**EXERCISE REQUIREMENTS:**
Retype each record exactly; no pictures.

Items from a dataset:
○ ○ ○
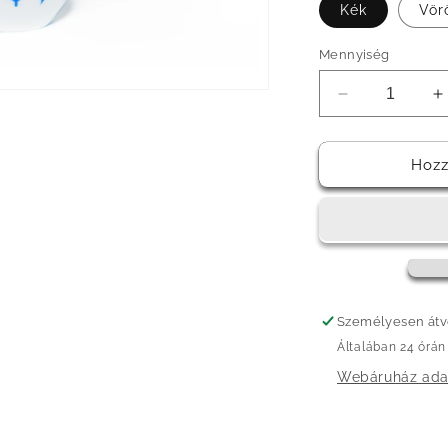
Kék
Vör
Mennyiség
ETIÓP
E
SINI
S
KÁVÉCSÉS
K
mennyiségén
m
Hozz
csökkentése
n
Személyesen átve
Általában 24 órán
Webáruház ada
○ ○ ○
**RESPONSE:**
Kék
Vör
Mennyiség
ETIÓP
E
SINI
S
KÁVÉCSÉS
K
mennyiségén
m
Hozz
csökkentése
n
Személyesen átve
Általában 24 órán
Webáruház ada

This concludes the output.